22.Iran has been fully transparent with regard to its intention to acquire nuclear fuel cycle technology.

  • Iran officially sought the assistance of western and other countries in developing nuclear fuel cycle.
  • Iran informed the IAEA in 2000 of its program to build the UCF project in Isfahan. Its product, UF6, can only be used as the feedstock of a Uranium enrichment project, such as the one in Natanz.
  • Before accepting the subsidiary arrangements in February 2003, Iran was under no obligation to declare its Natanz facility, until 180 days prior to introduction of Uranium to the facility for enrichment.

23.In June 2002, the Permanent Representative of Iran to the IAEA informed the Secretariat of Iran's involvement in various fields of nuclear fuel cycle.

24.In September 2002, IAEA was officially informed about the construction of the Natanz enrichment facility, although Iran was not legally obliged to do so.

  • While not legally obliged, Iran invited and received IAEA Director General and his colleagues to visit Natanz along with the UCF project.
  • IAEA's technical inspection teams have since made several visits to Iranian nuclear-related facilities. The Iranian Atomic Energy Organization staff is working closely with the IAEA technical inspection teams so as to enable them to prepare a report on Iran's nuclear program for the Board of Governors of the IAEA.

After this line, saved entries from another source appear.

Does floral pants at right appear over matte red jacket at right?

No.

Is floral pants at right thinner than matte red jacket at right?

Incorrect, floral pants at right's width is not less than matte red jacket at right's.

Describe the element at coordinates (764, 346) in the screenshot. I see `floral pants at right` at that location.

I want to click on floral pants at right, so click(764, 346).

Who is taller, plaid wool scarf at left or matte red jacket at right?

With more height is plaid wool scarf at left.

25.The Arak facility is designed to produce heavy water which does not fall under the IAEA safeguards. Therefore, Iran was not legally bound to declare it. Yet, Iran voluntarily invited IAEA Director General to visit Arak, which he postponed to a later visit.

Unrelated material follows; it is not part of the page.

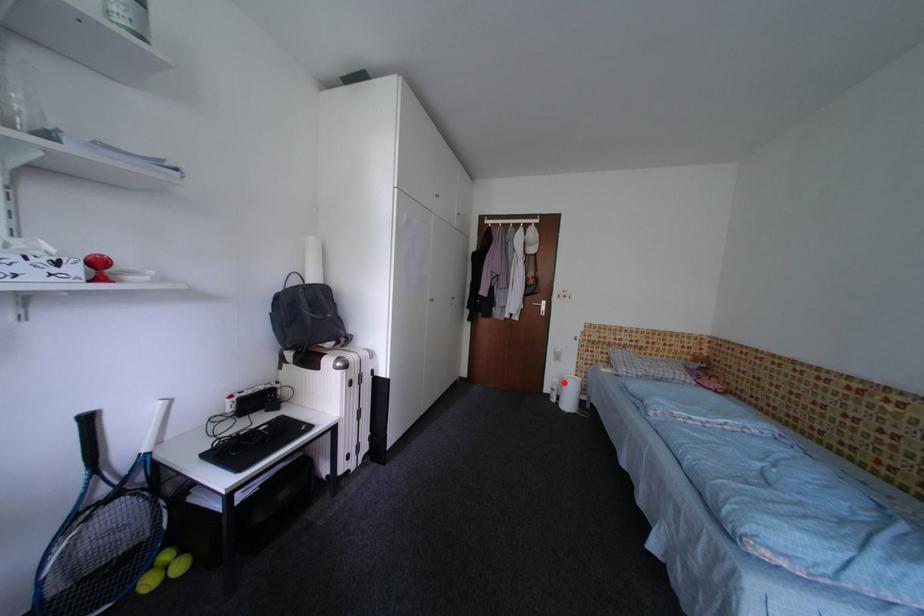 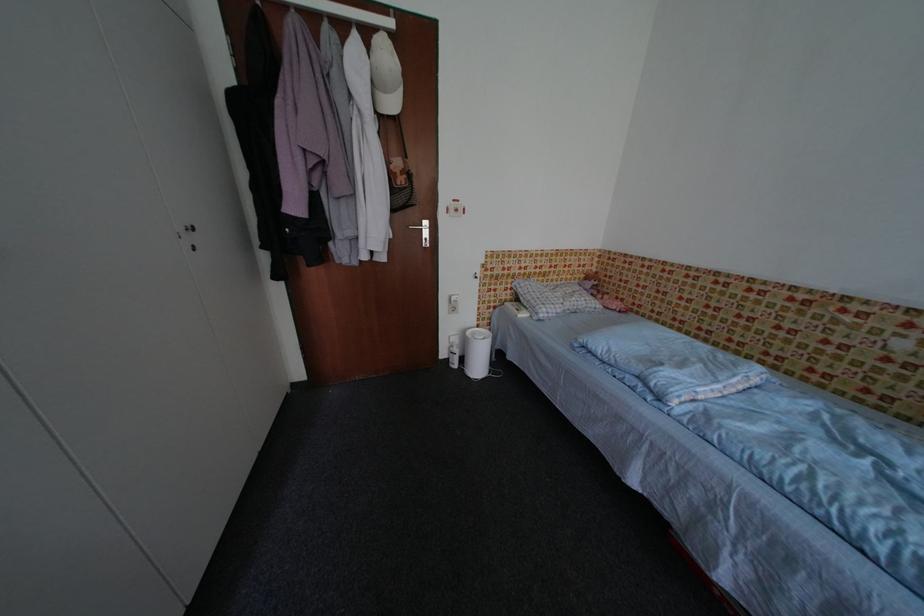 Question: I am providing you with two images of the same scene from different viewpoints. A red point is shown in image1. For the corresponding object point in image2, is it positioned nearer or farther from the camera?

Choices:
 (A) Nearer
 (B) Farther

Answer: (A)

26.Contentions about the secrecy of the Arak and Natanz projects are fictitious.

  • Given the huge installations and distillation towers erected on the ground in Arak, it is practically impossible to keep the construction of such a facility secret.
  • The underground construction of parts of the Natanz project is motivated by the requirement of defending the facility against aerial attacks, which were experienced against the Bushehr facility in the course of Iran-Iraq war and not by an unachievable illusion of keeping such a project secret.

27.Nuclear transparency has its own criteria and standards set forth in the relevant international treaties and the decisions of the IAEA. Under these treaties and decisions, any country which has fulfilled its international commitments on nuclear activities has observed the criteria and standards of nuclear transparency. Reports by the IAEA after their visits to Iran have confirmed Iran's full compliance and transparency.

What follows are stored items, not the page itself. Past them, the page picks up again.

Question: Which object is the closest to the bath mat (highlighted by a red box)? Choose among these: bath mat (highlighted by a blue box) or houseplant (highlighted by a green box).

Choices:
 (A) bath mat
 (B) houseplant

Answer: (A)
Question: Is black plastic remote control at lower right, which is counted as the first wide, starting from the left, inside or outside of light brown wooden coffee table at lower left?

1.Iran's pursuit of nuclear technology is exclusively for peaceful purposes. This has and continues to be the policy of the Islamic Republic of Iran.

2.Iran has absolutely nothing to hide with regard to its nuclear program.

3.Iran's compliance with its obligations, and even beyond its commitments, is and will remain unquestionable. As regards "the issue of intentions", it is prepared to enter reciprocal confidence-building measures.

4.Iran's policy towards the Additional Protocol is both clear and rational.

5.Iran has no difficulty to accept this Protocol and is approaching it positively.

6.At the same time, it cannot achieve the ratification and enforcement of the provisions of this Protocol without reciprocal guarantees.

7.While Iran has complied fully with different nuclear treaties and safeguard agreements and has rendered full cooperation as demanded by the IAEA, other parties have failed to comply with NPT provisions on peaceful use.

8.Iran still remains subject to various international pressures and restrictions, while countries which possess weapons of mass destruction and refuse to accede to treaties such as NPT are not held accountable for their nuclear conduct.

9.Iran expects official reciprocal guarantees that its acceptance of the Additional Protocol would bring to an end all propaganda about Iran's nuclear program and restrictions against Iran's full access to nuclear technology for peaceful purposes and lead to recognition of its peaceful capabilities through relevant international frameworks.